The issue with Bitcoin privacy
Bitcoin can be anonymous, but it is not private by default. Every transaction and address balance is publicly visible to everyone on the distributed ledger known as the blockchain. While this is good for decentralized auditability, it is bad for privacy.
There are two types of financial privacy within the scope of this article: transaction privacy: concealing the source or destination and balance privacy, concealing someone’s net worth. The equivalent of privacy on Bitcoin was originally intended to be achieved through the assumption that bitcoin addresses are not associated with any identity. But in reality, bitcoin addresses are commonly or easily associated with identities. Many people get bitcoins from a source that complies with overreaching government regulations known as KYC (know your customer) requirements. Bitcoins that are obtained from a KYC source are tagged to your identity.
Even if you obtain your bitcoin from an anonymous source, it can be tied to your identity the moment you purchase something from a business that needs to collect your information for something as simple as shipping information or email address. If the business you are paying is using a 3rd party payment processing service that complies with KYC, then your bitcoin can no longer be considered anonymous. Even if the business you are paying is using a self-hosted payment system, your information could still be leaked if the business gives up your data intentionally, unintentionally, or via government coercion. Even if you do achieve transaction privacy, you still have to worry about balance privacy. You might not want people you do business with to know your entire net worth.
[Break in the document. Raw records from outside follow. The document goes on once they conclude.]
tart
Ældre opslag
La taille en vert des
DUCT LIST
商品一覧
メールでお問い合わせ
Various Solutions to Bitcoin Privacy
Fortunately, there are ways to use Bitcoin privately. The methods to use bitcoin with privacy include coinjoins, coinswaps, The Lightning Network, state chains, off-chain physical transactions (such as opendimes) and WabiSabi, A method recently introduced in Wasabi Wallet 2.0.
Explanation of Coinjoins
For transaction privacy, a coinjoin conceals a bitcoin’s future post-coinjoin activity from the past and conceals the past pre-coinjoin activity from the future. The coinjoin acts as an opaque wall in a timeline that transactions pass through. If a sender of bitcoin coinjoins, the recipient is unable to determine how the sender obtained the funds. If a recipient of the bitcoin coinjoins, the sender is unable to determine what the recipient does with the funds.
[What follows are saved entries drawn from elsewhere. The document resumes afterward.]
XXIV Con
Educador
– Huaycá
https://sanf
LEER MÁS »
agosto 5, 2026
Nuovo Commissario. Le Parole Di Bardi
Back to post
There are what I consider two types of common coinjoins, a mixing coinjoin and a spending coinjoin. A “mixing coinjoin” is used for the sole purpose of making bitcoin anonymous for future use. A “spending coinjoin” is when a coinjoin is used at the time of making a transaction to someone else, in which a recipient receives bitcoin from a sender directly as an output of a coinjoin.
For balance privacy, a coinjoin can also conceal someone’s full net worth. One way to do so is for a sender to pay a recipient directly from a coinjoin, via a “spending coinjoin”. Another way is to use a coinjoin to break up someone’s balance spread across multiple addresses that are not associated with each other. This is how it is often done with a “mixing coinjoin”.